In the motions, obtained by Kotaku today, Riot’s attorney explains that the women agreed to arbitration clauses, common parts of employment contracts that are designed to insulate corporations from legal scrutiny.
Said clauses force staff to take their complaints to private arbitration, an extra-legal system without a jury or a judge, rather than pursuing legal action. In these instances, employees are much less likely to hold employers accountable for bad behaviour.
It’s a controversial practice that has been criticised recently: Over the last couple of months, Google, Facebook and Uber announced they would end their forced arbitration practices for harassment cases.
“There can be no dispute that Plaintiff agreed to arbitration,” one document obtained by Kotaku reads, going on to note that their “claims for discrimination, harassment, and retaliation, as well as for wages due, are expressly listed” in the arbitration agreement.
These lawsuits, and Riot’s latest legal move, follow a Kotaku investigation last August that detailed endemic sexism at the company, including in its hiring and promotion practices.
In the months following our story, current and former Riot employees filed four different lawsuits, many alleging that the company violated the California Equal Pay Act. Also following our story, Riot has vowed to hold itself accountable and enact widespread cultural changes.
Ryan Saba, a lawyer representing the plaintiffs against Riot, told Kotaku in a phone interview this morning that he plans to fight the forced arbitration and that he believes there is precedent for obtaining a jury trial even when parties involved have signed arbitration clauses.

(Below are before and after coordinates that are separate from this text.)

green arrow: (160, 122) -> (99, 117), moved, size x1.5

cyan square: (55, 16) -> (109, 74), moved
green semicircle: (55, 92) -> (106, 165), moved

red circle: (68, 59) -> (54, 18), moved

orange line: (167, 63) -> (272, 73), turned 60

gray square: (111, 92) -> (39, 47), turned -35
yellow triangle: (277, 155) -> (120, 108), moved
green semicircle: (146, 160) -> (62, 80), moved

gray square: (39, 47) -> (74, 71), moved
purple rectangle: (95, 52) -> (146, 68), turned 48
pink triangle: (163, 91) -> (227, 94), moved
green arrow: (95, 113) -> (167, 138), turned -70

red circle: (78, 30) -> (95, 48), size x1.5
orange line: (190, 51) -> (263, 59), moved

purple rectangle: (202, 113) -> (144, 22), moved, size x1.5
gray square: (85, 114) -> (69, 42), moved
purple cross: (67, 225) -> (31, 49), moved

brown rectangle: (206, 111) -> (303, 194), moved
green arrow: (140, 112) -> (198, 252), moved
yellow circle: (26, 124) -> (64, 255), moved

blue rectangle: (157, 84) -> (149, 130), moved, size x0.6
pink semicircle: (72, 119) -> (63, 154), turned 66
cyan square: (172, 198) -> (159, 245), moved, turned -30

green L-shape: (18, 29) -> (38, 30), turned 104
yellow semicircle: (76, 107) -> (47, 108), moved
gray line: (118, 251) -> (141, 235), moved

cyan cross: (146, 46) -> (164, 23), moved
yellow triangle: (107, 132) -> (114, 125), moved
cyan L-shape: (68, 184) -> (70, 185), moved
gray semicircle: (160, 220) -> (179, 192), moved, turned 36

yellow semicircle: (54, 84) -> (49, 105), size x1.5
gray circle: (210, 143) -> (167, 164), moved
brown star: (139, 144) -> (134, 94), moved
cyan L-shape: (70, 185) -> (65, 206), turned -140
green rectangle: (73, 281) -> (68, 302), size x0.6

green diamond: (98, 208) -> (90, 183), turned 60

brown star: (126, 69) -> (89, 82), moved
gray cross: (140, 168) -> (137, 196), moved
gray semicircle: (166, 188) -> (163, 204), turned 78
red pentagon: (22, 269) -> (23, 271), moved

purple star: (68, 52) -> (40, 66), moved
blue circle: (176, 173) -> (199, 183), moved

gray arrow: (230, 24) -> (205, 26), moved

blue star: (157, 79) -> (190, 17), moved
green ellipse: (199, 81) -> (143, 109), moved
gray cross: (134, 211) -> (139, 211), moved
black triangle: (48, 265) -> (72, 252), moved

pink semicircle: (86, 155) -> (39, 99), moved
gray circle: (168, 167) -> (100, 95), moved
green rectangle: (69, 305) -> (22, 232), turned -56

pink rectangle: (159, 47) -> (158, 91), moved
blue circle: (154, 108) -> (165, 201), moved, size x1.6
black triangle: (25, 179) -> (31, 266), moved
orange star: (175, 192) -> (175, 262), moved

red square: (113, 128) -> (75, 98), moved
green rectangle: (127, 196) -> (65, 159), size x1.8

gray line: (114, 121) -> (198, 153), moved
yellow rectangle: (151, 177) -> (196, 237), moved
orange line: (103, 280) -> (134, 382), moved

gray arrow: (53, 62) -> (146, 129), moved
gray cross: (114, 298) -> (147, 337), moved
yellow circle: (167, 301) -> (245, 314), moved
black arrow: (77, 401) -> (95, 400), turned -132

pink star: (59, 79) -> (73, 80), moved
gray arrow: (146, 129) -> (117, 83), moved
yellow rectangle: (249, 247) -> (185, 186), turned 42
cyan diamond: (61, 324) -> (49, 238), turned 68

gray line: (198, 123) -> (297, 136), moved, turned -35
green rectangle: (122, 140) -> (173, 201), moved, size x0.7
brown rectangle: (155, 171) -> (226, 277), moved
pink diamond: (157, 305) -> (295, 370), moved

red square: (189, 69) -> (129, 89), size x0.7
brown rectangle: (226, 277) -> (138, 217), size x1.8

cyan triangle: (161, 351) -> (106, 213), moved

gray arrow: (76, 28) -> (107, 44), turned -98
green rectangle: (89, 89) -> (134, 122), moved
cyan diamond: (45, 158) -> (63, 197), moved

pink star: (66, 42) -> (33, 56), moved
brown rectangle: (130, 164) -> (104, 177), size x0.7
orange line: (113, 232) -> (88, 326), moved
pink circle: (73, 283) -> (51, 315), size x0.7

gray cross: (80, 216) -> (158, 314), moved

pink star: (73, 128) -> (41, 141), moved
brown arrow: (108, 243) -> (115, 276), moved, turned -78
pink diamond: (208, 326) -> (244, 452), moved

In a press release yesterday, he wrote, “Today’s actions only serve to silence the voices of individuals who speak out against such misconduct and demonstrate that the company’s words were no more than lip service.”
When asked for comment, a Riot spokesperson sent over an e-mailed statement: “While we won’t discuss details about ongoing litigation, we look forward to resolving all matters through the appropriate processes.
“Our commitment to building and sustaining a world class, inclusive culture at Riot is unchanged and we value everyone who has come forward to help us become a better company. We have acknowledged that there are improvements we can make to our culture and community we have made progress and are hyper-focused on continuing to do so.
“We have been evaluating all of our procedures and policies, including those related to arbitration. All of that work is well underway, and as we move forward, we will not hesitate to implement changes once we have thoughtfully assessed that these changes move us is the right direction for Riot and Rioters.”
Riot’s road to changing its culture has been rocky. After issuing a public apology several weeks after the initial report, Riot for months retained several of the men accused of sexual harassment or sexism in repeated complaints to the company.
COO Scott Gelb, whom several sources say “ball-tapped”, farted on or humped employees, remains in his position after a two-month unpaid suspension and training.
Riot also says it has been evaluating its hiring and promotion practices, as well as working on diversity and inclusion. Last year, Riot contracted Frances Frei, a Harvard Business School professor tasked with cleaning up Uber’s alleged sexist culture. In February, Riot announced it had hired former head of diversity at Dropbox Angela Roseboro as its chief diversity officer.